I sent y'all an email, but figured I'd re-post here for any curious hackers. I spent two years obsessed with autocomplete for mobile/edge use cases.

The first step is to get any functional offline model (1), then prune/project a large language model's representation until you can perform on-device inference (2). You can calculate variance, hit / miss statistics for a body of text and model proposals (3), which you can feed into a ranking model (4) for an extra layer of personalization or use to re-balance the Euclidean projection of your model's layers (4) to optimize for sparseness.

1) Locally store a Trie data structure, where keys are n-grams of user input

Surprisingly effective, considering most business communication uses a limited vocabulary. If your users are submitting less than 10,000 unique English words (skip words removed) per day, try this out.

One thing I really liked about the Trie approach is that corporate jargon appears in real-time, since the "model" is just a data retrieval algorithm. You don't need to modify a vocabulary and re-train/fine-tune a neural network to achieve personalization.

The downside is that you're limited to bi/tri-grams before performance degrades, although YMMV. Auto-completing bi/tri grams does feel tedious after a while.

2) Fine-tune and prune a large language model, then make it sparse

I noticed y'all offer some degree of personalization. Have you tried pruning or compressing your model after fine-tuning? The exact technique will depend on your base model's architecture but in general, try using a sparser representation.

Use accelerators designed to operate on sparse representations, for example TensorFlow XNNPack's sparse operations. XNNPack is a backend engine that opens up native hardware acceleration options in WebAssembly, so you can accelerate inference using the client's GPU (if available).

3) Collect permutation variance and hit/miss statistics

The exact technique/algorithm will depend on your model architecture, but for example matched averaging is a way to express the average number of neighborhood permutations with respect to the input dataset. In other words, the client sends statistics about predictions in Euclidean space, not your literal keystrokes.

4) Use matched averaging to adjust model cardinality or train an additional ranking model

The statistics collected by step 3 can be used to train a personalized ranking model, with the goal of re-ranking the proposals from step 2.
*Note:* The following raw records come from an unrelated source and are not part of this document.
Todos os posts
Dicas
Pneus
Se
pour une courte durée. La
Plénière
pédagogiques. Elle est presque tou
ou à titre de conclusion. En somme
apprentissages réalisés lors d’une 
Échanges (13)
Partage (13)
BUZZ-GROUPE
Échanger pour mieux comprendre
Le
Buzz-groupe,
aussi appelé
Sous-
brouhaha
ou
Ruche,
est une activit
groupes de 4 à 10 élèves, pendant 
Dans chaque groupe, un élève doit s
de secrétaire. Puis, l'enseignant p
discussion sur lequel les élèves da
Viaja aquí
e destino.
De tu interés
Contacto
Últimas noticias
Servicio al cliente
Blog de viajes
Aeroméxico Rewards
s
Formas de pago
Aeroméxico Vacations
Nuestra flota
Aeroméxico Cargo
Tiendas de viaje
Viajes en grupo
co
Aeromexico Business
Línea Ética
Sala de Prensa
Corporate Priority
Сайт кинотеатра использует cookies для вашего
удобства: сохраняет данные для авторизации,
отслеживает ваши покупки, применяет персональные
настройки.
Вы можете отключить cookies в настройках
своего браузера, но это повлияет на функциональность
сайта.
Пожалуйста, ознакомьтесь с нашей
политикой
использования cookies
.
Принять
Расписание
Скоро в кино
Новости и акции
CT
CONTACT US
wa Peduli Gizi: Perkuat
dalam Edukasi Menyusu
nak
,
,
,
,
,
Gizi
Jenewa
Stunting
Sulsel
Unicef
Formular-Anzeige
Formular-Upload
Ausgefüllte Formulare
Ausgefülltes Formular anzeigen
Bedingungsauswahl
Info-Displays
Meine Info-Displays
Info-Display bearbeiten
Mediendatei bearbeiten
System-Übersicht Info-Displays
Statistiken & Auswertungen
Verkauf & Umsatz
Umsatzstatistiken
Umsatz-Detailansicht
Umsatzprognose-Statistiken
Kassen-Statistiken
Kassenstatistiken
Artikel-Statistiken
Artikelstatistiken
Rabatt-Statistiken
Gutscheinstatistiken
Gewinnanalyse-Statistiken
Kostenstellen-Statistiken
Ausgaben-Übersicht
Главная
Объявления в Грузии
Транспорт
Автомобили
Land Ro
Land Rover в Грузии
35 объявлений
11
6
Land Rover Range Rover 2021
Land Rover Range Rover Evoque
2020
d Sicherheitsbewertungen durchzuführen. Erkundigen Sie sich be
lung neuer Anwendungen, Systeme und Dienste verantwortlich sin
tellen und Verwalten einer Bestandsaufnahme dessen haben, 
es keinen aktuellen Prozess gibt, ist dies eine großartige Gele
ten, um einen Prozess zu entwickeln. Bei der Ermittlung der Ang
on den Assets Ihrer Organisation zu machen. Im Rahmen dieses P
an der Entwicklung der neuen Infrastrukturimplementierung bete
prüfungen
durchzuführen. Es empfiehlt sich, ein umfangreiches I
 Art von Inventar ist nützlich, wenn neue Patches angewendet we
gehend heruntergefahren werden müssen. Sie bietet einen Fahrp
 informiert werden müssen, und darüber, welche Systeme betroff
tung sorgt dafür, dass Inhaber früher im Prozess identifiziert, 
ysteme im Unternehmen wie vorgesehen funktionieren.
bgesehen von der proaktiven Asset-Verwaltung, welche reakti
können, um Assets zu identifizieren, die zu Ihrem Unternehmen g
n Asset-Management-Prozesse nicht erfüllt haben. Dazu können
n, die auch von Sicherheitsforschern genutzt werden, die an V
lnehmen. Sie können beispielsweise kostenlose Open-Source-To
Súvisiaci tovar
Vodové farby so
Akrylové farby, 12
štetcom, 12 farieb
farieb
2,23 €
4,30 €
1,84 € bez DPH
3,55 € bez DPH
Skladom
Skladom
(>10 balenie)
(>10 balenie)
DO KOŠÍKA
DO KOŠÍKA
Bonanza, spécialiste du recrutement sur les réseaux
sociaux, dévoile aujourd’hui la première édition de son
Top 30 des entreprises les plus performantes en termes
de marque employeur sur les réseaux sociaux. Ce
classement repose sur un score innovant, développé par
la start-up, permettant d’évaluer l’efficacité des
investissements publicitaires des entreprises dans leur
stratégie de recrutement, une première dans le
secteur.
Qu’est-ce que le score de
You can also use these statistics to introspect the "embedding space" of a language model, with the goal of identifying compression/pruning opportunities to improve the model's real-time performance. Reducing cardinality in the embedding projection has an outsize impact on inference speed, and you can usually drop most of the language model after observing the range of language used by the client.

You can also used matched averaging to compare hidden <-> hidden weights between many with Euclidean distance measurements (like cosine distance).

This is WAY more than I originally intended to write - but I hope this helps!

Thanks for the thoughts here. Will follow-up over email!
It sounds much more privacy respecting. I guess it depends on what’s included in those statistical updates and how much trust I can give the extension. For example for not getting hacked or bought by hackers (see the great suspender as an example).

Edit: I don’t even use Chrome :) but that’s not the main point, but perhaps shows where I am personally on the privacy scale?

For the sake of discussion, what about an open source decentralized blockchain that shows that your data is always encrypted and only readable by hosted apps that are open source that you approve to have access to your data?
I’m not sure if you’re joking or not. I tend to believe that simple designs improve security, so this sounds like the polar opposite.

But I guess I’m not the main target audience. Given the succees of Grammarly and other privacy invasive apps, people are happy to give away their data for convenience. The HN crowd might be a bit different however. Winning this crowd might or might not be an indication of success.